To był mecz jednego aktora, a raczej kilku aktorek jednego zespołu. Szczypiornistki SPR JKS robiły na boisku co chciały. Od pierwszych minut trudno było je zatrzymać. Otmęt nie miał żadnego pomysłu na sforsowanie szczelnej obrony czarno-niebieskich, miotał się w ataku, był zupełnie bezradny w defensywie. Jarosławianki po 11 minutach miały na swoim koncie 10 goli i żadnego nie straciły. Szybkie kontry Aleksandry Szymborskiej i Alony Shupik zupełnie zdemolowały przeciwnika. Czarno-niebieski team niczym walec przejeżdżał przez kolejne minuty pojedynku. Przewaga rosła w oczach. Początkiem drugiej połowy SPR JKS pokazał jeszcze większą moc, zdobył 8 goli z rzędu w 42. minucie odjeżdżając przeciwnikowi na 14 bramek. W naszym zespole każda z zawodniczek z pola wpisała się na listę strzelczyń . Podczas spotkania trwała kwesta na rzecz Wielkiej Orkiestry Świątecznej Pomocy, koordynowana przez radnego miasta Jarosława Litwiaka. W sobotę, 19 stycznia piłkarki SPR JKS we własnej hali zmierzą się z SPR-em Olkusz. Początek meczu tradycyjnie o godzinie 19:00.
M. WISZ
FOT. Krzysztof PESZKO
SPR JKS JAROSŁAW - OTMĘT KRAPKOWICE 42-16 (22-7)

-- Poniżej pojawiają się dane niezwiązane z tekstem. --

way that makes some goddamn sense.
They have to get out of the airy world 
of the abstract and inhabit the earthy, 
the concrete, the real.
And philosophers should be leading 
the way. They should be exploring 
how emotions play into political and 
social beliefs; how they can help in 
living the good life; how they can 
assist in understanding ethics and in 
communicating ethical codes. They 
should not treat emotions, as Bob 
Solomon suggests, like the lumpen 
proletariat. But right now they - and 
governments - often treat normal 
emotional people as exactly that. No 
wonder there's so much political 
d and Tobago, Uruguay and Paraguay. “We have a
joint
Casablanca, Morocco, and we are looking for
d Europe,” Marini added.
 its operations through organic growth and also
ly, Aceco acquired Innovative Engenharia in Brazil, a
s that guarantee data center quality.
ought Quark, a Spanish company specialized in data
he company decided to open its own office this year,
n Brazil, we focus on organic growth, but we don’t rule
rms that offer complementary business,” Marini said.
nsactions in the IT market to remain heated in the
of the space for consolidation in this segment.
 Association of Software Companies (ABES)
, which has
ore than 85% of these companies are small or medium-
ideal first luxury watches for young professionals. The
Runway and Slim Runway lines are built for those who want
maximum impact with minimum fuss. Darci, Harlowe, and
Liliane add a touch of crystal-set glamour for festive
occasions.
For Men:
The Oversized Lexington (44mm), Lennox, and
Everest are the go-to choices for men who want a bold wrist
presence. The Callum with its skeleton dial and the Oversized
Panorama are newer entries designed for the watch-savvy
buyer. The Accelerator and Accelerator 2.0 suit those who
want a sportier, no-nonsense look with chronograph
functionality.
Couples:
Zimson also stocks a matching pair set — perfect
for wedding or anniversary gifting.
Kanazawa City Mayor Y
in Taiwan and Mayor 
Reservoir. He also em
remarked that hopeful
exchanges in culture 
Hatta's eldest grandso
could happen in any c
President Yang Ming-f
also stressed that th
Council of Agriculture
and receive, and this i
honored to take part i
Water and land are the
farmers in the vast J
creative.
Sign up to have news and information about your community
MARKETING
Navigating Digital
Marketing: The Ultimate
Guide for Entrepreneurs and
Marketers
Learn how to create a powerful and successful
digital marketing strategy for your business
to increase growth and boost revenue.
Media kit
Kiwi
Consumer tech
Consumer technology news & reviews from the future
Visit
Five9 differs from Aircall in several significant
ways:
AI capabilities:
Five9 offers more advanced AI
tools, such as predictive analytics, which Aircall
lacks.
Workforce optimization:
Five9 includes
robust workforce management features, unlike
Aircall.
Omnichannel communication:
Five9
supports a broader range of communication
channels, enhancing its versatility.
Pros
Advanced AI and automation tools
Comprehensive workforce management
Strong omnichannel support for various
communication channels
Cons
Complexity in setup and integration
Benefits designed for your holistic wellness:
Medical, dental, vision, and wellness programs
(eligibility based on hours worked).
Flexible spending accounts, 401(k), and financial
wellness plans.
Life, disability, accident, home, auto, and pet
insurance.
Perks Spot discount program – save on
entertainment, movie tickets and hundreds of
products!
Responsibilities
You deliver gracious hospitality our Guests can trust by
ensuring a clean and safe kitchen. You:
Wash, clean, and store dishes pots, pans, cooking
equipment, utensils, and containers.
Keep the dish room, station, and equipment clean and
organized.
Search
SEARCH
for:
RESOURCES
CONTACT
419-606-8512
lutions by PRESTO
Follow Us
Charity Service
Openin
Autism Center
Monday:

JKS: Backiel, Musakova, Kulpa - Turkalo 3, Wicińska 4, Strzębała 1, Rygiel 2, Shupik 11, Strózik 3, O. Szymborska 6, Luberecka 5, A. Szymborska 4, Bieńkowska 3. Trener: Vit Teleky.

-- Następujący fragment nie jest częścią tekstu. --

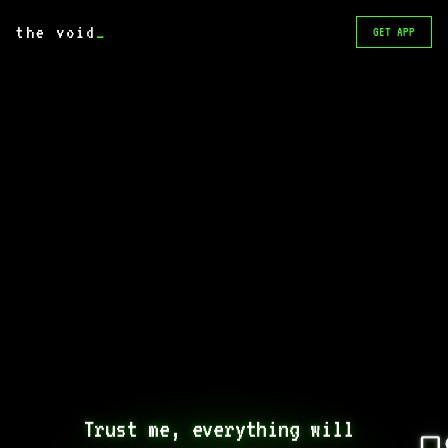
the void
_
GET APP
Trust me, everything will 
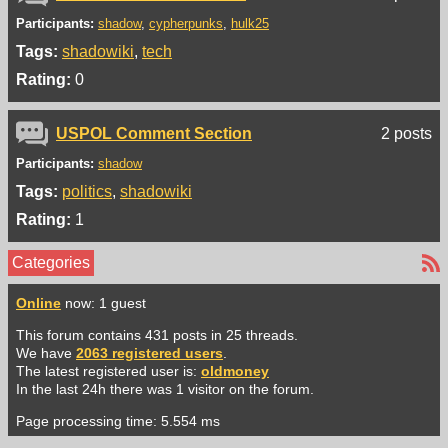
Participants:
shadow
cypherpunks
hulk25
Tags:
shadowiki
tech
Rating:
0
USPOL Comment Section
2 posts
Participants:
shadow
Tags:
politics
shadowiki
Rating:
1
Categories
Online
now: 1 guest
This forum contains 431 posts in 25 threads.
We have
2063 registered users
.
The latest registered user is:
oldmoney
In the last 24h there was 1 visitor on the forum.
Page processing time: 5.554 ms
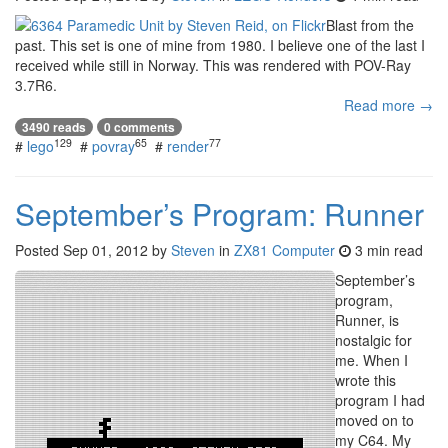
Blast from the
past. This set is one of mine from 1980. I believe one of the last I
received while still in Norway. This was rendered with POV-Ray
3.7R6.
Read more →
3490 reads
0 comments
129
65
77
#
lego
#
povray
#
render
September’s Program: Runner
Posted
Sep 01, 2012
by
Steven
in
ZX81 Computer
3 min read
September’s
program,
Runner, is
nostalgic for
me. When I
wrote this
program I had
moved on to
my C64. My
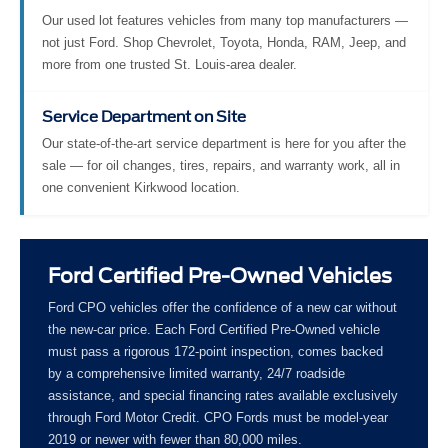
Our used lot features vehicles from many top manufacturers —
not just Ford. Shop Chevrolet, Toyota, Honda, RAM, Jeep, and
more from one trusted St. Louis-area dealer.
Service Department on Site
Our state-of-the-art service department is here for you after the
sale — for oil changes, tires, repairs, and warranty work, all in
one convenient Kirkwood location.
Ford Certified Pre-Owned Vehicles
Ford CPO vehicles offer the confidence of a new car without
the new-car price. Each Ford Certified Pre-Owned vehicle
must pass a rigorous 172-point inspection, comes backed
by a comprehensive limited warranty, 24/7 roadside
assistance, and special financing rates available exclusively
through Ford Motor Credit. CPO Fords must be model-year
2019 or newer with fewer than 80,000 miles.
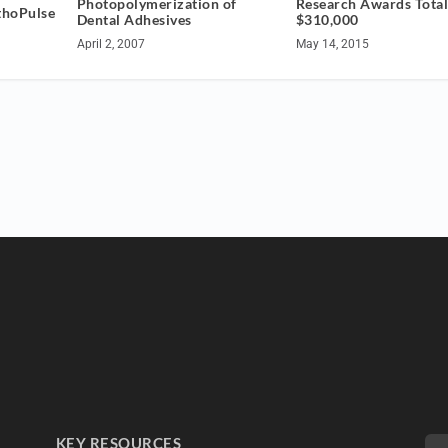
Photopolymerization of
Research Awards Tota
thoPulse
Dental Adhesives
$310,000
April 2, 2007
May 14, 2015
KEY RESOURCES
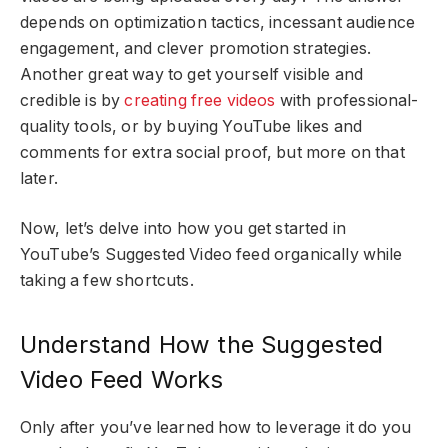
depends on optimization tactics, incessant audience
engagement, and clever promotion strategies.
Another great way to get yourself visible and
credible is by
creating free videos
with professional-
quality tools, or by buying YouTube likes and
comments for extra social proof, but more on that
later.
Now, let’s delve into how you get started in
YouTube’s Suggested Video feed organically while
taking a few shortcuts.
Understand How the Suggested
Video Feed Works
Only after you’ve learned how to leverage it do you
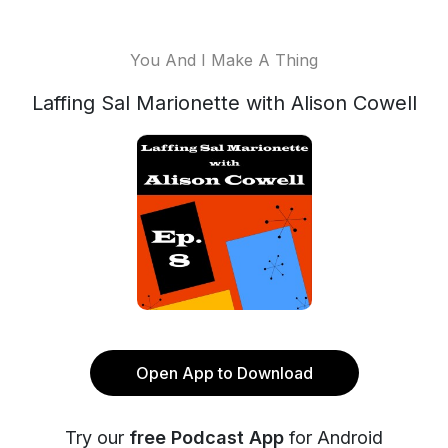
You And I Make A Thing
Laffing Sal Marionette with Alison Cowell
Open App to Download
Try our
free Podcast App
for Android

OTMĘT: Mazurkiewicz, Nastałek - Medwid, Orlik 2, Kochanowska-Wistuba 3, Bielecka 1, Blozik 2, Gołąbek 5, Szwajkiewicz, Łapszyńska, Kuźmik 1, Migoń 2.Trener: Jerzy Lichosik
Sędziowali: K. Jac i M. Wrona (Tarnów). Kary: 4 i 8 minut. Widzów: 600.
POZOSTAŁE WYNIKI: Olimpia Beskid Nowy Sącz - Sośnica Gliwice 22:18 (8:9); Imperium Katowice – Varsovia 26:26 k.4:2 (13:11); SPR Olkusz – San Jarosław 37-22 (16-11); AZS UMCS Lublin - Wesoła Warszawa 29:18 (16:8); AZS AWF Warszawa - MTS Żory przełożony na 23 marca.
TABELA
Twoje zdanie jest ważne jednak nie może ranić innych osób lub grup.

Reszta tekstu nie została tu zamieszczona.